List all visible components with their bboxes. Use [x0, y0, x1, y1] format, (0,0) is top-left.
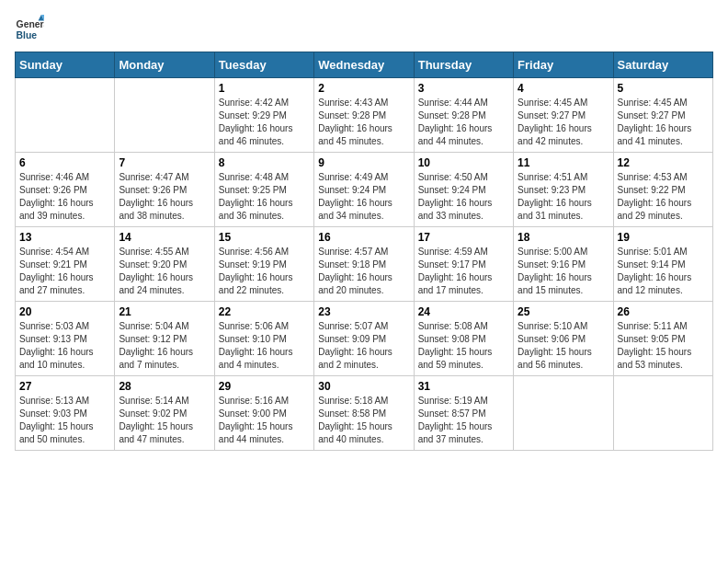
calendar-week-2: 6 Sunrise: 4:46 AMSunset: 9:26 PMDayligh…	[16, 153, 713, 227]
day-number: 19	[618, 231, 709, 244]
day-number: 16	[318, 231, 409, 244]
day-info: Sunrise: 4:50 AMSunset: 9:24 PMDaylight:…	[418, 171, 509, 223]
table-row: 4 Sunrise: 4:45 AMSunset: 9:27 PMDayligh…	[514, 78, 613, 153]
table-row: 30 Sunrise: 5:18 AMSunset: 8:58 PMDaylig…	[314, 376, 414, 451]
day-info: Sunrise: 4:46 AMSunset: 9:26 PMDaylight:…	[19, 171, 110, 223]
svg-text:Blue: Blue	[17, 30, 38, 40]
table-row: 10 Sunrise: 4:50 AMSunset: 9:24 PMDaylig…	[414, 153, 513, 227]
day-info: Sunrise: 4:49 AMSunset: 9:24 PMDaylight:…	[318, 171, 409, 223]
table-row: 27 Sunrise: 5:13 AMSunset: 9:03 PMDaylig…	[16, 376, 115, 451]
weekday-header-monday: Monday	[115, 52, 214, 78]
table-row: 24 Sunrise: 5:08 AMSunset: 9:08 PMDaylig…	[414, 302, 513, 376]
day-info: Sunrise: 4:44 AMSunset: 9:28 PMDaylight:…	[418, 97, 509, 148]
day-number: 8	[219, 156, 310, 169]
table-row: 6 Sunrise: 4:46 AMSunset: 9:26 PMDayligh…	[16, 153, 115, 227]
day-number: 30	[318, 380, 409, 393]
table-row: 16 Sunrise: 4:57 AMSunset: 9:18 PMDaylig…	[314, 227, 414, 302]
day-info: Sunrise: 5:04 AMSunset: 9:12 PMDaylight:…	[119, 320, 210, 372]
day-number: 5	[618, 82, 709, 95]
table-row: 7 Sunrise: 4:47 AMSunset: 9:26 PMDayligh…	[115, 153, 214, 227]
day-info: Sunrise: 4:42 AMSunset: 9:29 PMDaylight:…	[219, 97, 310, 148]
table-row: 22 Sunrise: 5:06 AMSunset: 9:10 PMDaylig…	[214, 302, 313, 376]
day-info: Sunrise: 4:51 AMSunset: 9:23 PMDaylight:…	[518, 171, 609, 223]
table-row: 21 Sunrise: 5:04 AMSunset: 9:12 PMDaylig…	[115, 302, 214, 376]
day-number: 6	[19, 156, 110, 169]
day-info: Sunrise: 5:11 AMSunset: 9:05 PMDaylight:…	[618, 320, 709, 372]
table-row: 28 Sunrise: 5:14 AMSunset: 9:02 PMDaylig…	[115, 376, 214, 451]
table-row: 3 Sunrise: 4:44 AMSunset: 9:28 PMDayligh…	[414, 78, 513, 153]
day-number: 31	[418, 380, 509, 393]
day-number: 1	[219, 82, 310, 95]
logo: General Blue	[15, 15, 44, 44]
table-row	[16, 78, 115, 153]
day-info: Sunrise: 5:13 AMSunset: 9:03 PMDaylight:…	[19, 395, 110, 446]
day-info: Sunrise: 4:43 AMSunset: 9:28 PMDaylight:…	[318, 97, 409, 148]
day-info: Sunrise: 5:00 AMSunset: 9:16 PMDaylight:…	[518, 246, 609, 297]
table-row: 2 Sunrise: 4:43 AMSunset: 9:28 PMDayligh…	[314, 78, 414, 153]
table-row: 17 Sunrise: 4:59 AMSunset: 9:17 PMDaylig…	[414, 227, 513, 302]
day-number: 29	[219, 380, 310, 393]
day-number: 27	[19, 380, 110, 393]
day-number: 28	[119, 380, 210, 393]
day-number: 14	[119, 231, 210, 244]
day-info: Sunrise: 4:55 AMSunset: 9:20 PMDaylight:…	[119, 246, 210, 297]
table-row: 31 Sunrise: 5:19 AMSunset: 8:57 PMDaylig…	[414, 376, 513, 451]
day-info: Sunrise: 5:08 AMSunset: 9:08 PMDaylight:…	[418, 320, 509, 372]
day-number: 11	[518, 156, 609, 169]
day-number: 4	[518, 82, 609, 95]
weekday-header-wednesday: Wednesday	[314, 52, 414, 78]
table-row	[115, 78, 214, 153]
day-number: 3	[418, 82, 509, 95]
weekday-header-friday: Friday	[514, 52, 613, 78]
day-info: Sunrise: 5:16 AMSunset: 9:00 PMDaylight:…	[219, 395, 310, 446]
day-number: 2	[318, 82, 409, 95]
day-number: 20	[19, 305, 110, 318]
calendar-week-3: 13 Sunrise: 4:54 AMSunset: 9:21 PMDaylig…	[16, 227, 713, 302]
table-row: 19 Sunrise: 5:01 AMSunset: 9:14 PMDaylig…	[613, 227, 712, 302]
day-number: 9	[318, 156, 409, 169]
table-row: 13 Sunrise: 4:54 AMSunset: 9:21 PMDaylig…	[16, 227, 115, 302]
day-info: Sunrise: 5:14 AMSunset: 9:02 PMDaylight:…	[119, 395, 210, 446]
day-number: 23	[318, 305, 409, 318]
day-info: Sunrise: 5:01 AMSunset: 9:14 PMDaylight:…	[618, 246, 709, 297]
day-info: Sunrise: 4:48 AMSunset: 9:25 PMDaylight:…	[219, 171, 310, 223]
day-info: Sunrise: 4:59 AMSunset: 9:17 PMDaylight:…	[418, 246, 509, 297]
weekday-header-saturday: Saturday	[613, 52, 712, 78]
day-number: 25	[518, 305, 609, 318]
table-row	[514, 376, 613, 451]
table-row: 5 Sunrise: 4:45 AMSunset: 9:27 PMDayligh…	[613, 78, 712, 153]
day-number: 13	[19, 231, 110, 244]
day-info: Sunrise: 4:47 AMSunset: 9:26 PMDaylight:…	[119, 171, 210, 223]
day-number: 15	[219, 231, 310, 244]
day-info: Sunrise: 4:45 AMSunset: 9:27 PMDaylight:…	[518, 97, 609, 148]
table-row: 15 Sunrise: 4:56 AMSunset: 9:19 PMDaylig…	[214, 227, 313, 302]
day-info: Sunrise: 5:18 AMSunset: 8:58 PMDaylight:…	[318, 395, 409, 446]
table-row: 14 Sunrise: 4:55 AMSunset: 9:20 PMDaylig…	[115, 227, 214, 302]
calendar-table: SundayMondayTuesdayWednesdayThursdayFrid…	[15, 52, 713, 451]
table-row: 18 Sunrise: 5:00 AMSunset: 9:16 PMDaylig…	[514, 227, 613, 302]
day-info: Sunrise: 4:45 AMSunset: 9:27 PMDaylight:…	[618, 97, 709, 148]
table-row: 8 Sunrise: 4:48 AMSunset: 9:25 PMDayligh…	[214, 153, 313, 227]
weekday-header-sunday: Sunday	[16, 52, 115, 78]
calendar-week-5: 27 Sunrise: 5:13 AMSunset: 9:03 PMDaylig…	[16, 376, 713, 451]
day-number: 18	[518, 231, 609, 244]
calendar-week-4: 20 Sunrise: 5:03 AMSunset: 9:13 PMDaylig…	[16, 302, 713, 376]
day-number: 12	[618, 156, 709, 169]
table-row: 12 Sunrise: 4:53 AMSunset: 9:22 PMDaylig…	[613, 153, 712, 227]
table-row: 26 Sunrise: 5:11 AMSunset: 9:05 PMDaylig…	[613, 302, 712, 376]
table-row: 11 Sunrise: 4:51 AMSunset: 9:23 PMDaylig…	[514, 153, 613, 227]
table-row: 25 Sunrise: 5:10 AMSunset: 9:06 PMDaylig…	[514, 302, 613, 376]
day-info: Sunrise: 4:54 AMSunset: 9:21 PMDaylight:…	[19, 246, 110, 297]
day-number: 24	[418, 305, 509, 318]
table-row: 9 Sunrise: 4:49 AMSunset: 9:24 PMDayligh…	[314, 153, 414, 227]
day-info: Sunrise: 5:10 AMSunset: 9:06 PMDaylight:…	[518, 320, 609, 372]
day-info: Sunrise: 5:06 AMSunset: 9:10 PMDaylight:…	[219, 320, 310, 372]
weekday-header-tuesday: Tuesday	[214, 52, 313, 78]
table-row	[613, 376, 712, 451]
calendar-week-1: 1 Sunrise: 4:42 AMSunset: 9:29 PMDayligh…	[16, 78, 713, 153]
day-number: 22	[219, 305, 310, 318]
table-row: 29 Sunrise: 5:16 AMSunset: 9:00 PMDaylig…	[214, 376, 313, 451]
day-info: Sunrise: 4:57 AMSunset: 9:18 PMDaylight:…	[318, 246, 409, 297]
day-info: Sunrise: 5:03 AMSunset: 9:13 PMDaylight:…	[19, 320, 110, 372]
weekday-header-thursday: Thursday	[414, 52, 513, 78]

> WORK ORDER
Show all lines of the material in which the word "calendar" can be found.

> THE ANSWER
calendar-week-2: 6 Sunrise: 4:46 AMSunset: 9:26 PMDayligh…	[16, 153, 713, 227]
calendar-week-3: 13 Sunrise: 4:54 AMSunset: 9:21 PMDaylig…	[16, 227, 713, 302]
calendar-table: SundayMondayTuesdayWednesdayThursdayFrid…	[15, 52, 713, 451]
calendar-week-5: 27 Sunrise: 5:13 AMSunset: 9:03 PMDaylig…	[16, 376, 713, 451]
calendar-week-4: 20 Sunrise: 5:03 AMSunset: 9:13 PMDaylig…	[16, 302, 713, 376]
calendar-week-1: 1 Sunrise: 4:42 AMSunset: 9:29 PMDayligh…	[16, 78, 713, 153]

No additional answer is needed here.